### WORK TO COMPLETE:
Where the records below show the word "terbang" in a line, please copy that line.

### MATERIAL FOR THIS EXERCISE:
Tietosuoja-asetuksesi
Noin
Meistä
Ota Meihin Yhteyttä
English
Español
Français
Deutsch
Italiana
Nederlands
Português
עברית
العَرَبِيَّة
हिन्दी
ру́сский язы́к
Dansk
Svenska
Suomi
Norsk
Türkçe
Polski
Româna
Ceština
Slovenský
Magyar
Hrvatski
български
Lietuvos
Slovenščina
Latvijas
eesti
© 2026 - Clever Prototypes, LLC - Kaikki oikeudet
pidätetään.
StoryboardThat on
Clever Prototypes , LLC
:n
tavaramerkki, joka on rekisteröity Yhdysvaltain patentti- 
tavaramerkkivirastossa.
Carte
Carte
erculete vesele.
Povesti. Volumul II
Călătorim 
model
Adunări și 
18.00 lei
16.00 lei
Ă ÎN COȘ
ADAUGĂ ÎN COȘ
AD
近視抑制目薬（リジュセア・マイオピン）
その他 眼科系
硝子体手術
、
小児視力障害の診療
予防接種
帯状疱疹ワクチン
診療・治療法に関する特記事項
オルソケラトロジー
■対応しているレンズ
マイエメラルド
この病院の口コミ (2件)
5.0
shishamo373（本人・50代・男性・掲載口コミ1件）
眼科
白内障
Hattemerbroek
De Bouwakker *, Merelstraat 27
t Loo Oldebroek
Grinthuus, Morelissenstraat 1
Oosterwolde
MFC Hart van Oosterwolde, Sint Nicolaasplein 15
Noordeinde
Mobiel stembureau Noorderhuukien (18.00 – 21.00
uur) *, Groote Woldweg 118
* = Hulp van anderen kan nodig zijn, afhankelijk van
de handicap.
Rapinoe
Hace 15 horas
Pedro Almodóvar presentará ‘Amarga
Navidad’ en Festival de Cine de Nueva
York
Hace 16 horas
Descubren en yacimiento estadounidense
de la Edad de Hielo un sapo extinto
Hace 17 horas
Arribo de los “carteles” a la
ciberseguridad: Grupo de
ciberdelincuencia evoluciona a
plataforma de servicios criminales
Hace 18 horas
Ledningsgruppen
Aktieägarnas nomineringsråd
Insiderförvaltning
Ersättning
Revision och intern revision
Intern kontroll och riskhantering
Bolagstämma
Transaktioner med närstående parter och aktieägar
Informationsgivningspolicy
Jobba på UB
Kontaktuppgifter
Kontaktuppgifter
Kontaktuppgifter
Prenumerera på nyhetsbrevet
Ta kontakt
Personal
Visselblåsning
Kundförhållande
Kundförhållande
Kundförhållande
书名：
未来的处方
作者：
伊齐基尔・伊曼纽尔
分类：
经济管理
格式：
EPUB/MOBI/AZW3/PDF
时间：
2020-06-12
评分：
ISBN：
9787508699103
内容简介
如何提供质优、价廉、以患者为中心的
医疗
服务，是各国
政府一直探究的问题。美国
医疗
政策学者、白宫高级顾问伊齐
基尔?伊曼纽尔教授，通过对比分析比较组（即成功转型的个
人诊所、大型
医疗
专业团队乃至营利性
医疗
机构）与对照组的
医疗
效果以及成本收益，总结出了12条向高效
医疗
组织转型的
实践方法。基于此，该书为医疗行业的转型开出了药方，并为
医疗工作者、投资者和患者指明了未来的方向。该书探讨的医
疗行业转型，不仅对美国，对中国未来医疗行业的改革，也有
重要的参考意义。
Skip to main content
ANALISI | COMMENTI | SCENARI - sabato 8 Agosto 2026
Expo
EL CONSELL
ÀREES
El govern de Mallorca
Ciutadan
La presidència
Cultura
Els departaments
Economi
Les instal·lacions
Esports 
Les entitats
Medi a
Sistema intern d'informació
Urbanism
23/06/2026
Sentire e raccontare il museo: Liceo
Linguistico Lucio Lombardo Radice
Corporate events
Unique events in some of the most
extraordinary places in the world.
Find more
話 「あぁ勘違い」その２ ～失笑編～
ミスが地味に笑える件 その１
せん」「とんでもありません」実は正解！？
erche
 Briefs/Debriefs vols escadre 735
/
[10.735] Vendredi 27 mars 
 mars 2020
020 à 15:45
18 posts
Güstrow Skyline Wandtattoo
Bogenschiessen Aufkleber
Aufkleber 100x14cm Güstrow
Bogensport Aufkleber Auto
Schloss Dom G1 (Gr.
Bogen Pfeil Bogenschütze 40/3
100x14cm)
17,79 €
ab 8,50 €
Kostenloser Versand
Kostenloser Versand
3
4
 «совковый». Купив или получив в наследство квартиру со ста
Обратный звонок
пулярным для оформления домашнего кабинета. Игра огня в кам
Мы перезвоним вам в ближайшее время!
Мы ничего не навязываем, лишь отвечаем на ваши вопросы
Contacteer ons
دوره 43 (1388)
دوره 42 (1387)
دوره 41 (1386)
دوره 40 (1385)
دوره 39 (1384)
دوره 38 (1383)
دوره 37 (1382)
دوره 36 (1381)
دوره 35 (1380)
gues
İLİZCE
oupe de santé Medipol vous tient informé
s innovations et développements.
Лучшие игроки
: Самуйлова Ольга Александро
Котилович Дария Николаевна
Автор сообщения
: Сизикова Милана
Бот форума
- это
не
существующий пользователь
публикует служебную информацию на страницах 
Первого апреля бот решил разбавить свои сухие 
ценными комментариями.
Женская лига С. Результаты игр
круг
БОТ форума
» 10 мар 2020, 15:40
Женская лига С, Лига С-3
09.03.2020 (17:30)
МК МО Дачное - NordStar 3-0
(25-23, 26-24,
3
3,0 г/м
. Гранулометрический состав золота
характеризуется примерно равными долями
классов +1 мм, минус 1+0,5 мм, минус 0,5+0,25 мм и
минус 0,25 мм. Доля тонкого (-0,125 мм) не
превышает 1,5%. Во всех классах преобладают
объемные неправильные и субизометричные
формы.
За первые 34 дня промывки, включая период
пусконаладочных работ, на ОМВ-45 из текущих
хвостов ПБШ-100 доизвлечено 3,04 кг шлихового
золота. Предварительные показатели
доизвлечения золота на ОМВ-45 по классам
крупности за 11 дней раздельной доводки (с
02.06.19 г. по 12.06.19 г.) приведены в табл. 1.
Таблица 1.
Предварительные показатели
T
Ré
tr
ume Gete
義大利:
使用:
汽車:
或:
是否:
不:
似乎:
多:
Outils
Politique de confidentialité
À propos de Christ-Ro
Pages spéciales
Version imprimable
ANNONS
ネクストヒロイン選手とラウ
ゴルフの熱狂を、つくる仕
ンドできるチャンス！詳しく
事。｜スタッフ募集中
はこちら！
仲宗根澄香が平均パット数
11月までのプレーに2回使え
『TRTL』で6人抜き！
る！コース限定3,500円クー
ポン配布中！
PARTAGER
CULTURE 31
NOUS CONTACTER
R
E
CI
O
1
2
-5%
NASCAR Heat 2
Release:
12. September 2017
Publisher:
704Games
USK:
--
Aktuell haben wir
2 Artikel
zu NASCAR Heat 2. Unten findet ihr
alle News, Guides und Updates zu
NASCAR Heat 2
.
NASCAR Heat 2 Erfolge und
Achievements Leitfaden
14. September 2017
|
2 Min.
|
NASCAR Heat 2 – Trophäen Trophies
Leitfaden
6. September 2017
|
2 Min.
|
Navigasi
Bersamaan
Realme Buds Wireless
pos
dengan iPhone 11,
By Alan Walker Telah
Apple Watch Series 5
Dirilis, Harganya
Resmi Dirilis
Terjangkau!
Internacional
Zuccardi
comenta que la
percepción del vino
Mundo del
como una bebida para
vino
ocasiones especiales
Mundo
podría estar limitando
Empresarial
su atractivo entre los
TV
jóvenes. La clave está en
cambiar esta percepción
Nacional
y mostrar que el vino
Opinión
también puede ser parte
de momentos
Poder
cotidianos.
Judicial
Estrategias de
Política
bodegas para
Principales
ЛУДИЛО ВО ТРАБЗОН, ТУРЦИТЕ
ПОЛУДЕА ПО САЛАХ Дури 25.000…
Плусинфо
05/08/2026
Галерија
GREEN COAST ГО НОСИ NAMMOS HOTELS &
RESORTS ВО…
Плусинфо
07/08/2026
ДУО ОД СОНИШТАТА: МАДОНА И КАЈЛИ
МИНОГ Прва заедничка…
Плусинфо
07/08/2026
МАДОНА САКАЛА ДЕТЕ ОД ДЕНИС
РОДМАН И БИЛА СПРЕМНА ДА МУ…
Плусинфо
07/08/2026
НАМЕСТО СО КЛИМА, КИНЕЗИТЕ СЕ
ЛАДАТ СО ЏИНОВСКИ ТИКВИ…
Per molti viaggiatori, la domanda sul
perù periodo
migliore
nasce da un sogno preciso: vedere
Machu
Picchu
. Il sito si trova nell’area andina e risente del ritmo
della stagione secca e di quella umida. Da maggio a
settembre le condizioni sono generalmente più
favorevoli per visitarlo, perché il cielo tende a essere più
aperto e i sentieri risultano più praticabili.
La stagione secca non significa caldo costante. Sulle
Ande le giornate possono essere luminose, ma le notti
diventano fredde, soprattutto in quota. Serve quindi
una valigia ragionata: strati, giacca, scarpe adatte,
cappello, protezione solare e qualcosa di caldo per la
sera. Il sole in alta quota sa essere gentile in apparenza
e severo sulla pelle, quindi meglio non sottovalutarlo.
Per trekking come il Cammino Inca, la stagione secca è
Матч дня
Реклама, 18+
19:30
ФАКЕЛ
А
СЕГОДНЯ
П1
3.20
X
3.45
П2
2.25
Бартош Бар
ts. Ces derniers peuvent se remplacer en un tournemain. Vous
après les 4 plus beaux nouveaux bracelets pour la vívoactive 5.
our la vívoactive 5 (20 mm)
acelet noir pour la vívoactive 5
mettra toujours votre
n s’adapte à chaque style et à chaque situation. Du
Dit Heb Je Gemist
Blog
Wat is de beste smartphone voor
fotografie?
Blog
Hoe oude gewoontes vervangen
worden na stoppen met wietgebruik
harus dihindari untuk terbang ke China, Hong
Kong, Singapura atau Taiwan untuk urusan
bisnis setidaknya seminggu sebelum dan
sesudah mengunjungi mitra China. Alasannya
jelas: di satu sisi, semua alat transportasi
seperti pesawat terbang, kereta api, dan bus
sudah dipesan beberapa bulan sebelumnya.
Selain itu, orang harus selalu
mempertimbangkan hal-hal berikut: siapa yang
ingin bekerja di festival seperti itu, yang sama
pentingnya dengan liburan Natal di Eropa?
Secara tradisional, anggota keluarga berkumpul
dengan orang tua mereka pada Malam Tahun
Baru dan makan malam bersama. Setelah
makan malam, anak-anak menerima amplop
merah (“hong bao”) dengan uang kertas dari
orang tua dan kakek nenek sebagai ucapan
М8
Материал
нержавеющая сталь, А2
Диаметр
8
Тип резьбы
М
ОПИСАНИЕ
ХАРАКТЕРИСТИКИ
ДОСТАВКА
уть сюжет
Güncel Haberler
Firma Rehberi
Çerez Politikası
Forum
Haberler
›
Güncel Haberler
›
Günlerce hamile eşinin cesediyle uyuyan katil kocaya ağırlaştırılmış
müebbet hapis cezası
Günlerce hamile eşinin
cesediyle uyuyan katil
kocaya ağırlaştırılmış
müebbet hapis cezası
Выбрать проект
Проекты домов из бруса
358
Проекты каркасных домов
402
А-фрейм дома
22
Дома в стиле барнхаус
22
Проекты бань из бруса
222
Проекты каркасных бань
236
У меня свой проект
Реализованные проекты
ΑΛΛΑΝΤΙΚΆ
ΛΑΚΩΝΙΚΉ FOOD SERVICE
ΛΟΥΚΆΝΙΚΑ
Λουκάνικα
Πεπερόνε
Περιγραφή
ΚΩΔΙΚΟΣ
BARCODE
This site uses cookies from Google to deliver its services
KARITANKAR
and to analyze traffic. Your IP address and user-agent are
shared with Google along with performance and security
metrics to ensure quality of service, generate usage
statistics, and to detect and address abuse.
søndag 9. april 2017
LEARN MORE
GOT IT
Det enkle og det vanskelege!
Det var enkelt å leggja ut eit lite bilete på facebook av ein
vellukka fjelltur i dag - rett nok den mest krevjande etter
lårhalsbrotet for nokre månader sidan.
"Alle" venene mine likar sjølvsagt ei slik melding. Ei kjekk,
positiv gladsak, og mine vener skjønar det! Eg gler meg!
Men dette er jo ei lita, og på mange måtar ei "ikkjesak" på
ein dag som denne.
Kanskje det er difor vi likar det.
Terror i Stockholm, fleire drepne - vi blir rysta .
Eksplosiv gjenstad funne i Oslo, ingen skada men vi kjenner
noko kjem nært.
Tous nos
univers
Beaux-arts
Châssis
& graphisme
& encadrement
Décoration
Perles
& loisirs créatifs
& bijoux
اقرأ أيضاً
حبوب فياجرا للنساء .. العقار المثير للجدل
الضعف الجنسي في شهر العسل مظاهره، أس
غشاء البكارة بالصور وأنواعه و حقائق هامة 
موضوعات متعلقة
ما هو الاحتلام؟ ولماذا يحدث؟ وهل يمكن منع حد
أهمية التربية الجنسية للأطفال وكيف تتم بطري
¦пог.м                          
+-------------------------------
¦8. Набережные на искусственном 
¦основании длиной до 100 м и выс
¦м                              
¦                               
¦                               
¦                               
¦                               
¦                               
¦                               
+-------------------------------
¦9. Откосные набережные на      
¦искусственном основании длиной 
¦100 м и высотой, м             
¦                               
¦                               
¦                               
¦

### WRITTEN RESPONSE:
harus dihindari untuk terbang ke China, Hong
seperti pesawat terbang, kereta api, dan bus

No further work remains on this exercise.